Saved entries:
--

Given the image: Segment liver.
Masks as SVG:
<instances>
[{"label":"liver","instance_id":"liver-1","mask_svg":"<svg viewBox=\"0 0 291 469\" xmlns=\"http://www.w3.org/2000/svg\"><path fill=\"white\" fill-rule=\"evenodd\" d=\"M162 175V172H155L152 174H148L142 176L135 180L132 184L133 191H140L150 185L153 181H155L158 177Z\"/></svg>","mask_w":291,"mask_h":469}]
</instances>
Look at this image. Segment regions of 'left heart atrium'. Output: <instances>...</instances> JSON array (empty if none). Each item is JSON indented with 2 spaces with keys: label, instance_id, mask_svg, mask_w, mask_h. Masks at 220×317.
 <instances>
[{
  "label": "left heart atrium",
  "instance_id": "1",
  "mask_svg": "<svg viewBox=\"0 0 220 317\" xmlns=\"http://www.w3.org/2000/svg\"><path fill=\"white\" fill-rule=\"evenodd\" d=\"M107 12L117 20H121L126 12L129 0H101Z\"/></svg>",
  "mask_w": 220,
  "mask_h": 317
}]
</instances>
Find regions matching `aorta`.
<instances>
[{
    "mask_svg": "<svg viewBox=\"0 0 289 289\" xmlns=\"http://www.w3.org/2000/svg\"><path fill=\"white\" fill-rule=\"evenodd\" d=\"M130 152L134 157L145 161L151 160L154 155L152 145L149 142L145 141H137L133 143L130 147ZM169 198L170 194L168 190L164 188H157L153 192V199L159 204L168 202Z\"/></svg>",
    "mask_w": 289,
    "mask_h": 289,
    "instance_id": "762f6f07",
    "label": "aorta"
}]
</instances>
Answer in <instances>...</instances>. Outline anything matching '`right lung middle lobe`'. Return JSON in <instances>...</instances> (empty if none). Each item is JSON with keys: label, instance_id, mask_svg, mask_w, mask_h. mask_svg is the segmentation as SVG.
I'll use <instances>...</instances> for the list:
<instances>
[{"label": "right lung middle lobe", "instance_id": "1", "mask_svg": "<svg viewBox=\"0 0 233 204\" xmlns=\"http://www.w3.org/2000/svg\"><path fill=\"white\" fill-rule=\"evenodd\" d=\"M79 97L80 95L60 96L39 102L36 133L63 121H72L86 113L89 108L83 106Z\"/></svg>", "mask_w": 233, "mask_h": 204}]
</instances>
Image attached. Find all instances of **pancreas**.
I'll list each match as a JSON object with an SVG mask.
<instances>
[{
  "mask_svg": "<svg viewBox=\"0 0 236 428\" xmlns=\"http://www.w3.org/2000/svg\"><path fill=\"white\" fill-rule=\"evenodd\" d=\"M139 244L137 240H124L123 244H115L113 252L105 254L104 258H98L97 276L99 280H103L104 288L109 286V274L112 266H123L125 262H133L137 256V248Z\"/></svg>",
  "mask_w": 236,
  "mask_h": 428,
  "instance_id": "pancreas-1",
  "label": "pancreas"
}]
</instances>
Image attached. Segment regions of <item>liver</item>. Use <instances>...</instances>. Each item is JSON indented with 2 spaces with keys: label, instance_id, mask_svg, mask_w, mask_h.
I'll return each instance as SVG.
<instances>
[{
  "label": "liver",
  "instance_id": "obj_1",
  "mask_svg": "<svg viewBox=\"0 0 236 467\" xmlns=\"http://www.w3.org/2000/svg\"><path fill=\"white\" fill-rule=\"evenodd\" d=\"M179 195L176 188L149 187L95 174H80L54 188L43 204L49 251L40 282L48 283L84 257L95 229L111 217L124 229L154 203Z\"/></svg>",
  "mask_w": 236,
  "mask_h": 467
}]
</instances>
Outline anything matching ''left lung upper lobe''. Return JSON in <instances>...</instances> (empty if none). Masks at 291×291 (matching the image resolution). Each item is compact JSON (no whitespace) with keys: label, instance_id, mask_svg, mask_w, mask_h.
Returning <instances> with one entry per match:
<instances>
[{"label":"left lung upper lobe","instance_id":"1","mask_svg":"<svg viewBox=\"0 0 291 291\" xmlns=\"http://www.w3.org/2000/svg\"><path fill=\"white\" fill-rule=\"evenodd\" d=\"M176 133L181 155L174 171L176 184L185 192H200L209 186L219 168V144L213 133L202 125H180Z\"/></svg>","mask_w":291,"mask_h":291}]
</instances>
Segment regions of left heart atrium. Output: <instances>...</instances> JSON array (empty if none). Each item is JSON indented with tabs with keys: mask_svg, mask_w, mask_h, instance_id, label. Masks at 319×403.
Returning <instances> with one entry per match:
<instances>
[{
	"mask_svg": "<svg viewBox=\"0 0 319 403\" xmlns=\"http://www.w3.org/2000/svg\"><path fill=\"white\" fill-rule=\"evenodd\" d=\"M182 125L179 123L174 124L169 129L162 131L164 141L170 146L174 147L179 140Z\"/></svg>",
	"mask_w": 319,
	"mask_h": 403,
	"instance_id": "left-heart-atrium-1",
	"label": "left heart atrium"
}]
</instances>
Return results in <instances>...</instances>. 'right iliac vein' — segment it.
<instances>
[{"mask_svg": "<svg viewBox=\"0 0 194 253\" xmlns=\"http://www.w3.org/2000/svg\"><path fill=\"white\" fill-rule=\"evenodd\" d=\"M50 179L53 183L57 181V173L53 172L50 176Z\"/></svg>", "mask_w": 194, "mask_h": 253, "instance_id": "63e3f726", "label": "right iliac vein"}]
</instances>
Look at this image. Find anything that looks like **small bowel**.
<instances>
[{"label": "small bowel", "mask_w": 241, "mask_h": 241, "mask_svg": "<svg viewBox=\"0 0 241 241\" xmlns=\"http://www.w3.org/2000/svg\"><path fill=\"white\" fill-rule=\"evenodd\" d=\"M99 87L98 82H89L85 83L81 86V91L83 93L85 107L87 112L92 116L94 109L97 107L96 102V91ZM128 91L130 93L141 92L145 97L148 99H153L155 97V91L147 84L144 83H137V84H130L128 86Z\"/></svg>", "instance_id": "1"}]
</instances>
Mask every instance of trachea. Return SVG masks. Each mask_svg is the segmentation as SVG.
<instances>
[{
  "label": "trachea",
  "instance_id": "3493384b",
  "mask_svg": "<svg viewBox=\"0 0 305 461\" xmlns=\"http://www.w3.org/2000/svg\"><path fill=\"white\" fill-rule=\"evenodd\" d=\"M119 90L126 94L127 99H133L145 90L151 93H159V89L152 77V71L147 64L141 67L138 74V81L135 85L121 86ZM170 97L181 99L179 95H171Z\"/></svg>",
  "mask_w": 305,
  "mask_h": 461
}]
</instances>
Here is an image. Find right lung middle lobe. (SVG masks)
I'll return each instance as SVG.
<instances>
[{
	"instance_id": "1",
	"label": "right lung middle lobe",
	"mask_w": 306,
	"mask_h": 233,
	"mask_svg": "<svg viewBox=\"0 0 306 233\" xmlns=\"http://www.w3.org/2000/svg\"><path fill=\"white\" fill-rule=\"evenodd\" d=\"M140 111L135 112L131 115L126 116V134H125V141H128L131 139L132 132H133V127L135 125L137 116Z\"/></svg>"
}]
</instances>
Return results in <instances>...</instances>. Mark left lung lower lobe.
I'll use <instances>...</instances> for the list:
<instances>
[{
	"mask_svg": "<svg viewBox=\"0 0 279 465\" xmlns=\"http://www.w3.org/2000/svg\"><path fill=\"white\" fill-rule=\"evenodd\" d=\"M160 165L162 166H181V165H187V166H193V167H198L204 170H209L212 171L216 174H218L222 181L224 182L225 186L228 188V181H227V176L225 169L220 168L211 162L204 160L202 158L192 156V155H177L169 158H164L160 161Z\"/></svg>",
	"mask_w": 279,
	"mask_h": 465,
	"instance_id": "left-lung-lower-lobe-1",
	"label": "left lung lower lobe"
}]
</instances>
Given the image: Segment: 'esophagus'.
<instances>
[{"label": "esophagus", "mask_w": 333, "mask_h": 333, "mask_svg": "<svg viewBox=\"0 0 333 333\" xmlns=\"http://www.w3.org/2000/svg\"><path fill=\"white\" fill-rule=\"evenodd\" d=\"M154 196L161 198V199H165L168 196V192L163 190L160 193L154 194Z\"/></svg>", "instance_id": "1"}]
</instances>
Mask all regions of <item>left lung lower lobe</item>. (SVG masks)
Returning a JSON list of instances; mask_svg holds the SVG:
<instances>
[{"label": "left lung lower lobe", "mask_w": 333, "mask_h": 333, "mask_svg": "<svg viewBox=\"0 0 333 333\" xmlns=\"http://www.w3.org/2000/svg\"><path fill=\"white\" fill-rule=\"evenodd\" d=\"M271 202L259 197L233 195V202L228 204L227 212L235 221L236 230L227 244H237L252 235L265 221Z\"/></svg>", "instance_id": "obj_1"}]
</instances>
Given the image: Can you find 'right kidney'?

--

--- Assignment ---
Starting from the line with "Given the image: Segment: 'esophagus'.", write out every remaining line of the data above exactly, the final line included, and nothing before it.

--- Response to this task ---
Given the image: Segment: 'esophagus'.
<instances>
[{"label": "esophagus", "mask_w": 333, "mask_h": 333, "mask_svg": "<svg viewBox=\"0 0 333 333\" xmlns=\"http://www.w3.org/2000/svg\"><path fill=\"white\" fill-rule=\"evenodd\" d=\"M154 196L161 198V199H165L168 196V192L163 190L160 193L154 194Z\"/></svg>", "instance_id": "1"}]
</instances>
Mask all regions of <item>left lung lower lobe</item>. (SVG masks)
Returning a JSON list of instances; mask_svg holds the SVG:
<instances>
[{"label": "left lung lower lobe", "mask_w": 333, "mask_h": 333, "mask_svg": "<svg viewBox=\"0 0 333 333\" xmlns=\"http://www.w3.org/2000/svg\"><path fill=\"white\" fill-rule=\"evenodd\" d=\"M271 202L259 197L233 195V202L228 204L227 212L235 221L236 230L227 244H237L252 235L265 221Z\"/></svg>", "instance_id": "obj_1"}]
</instances>
Given the image: Can you find 'right kidney'?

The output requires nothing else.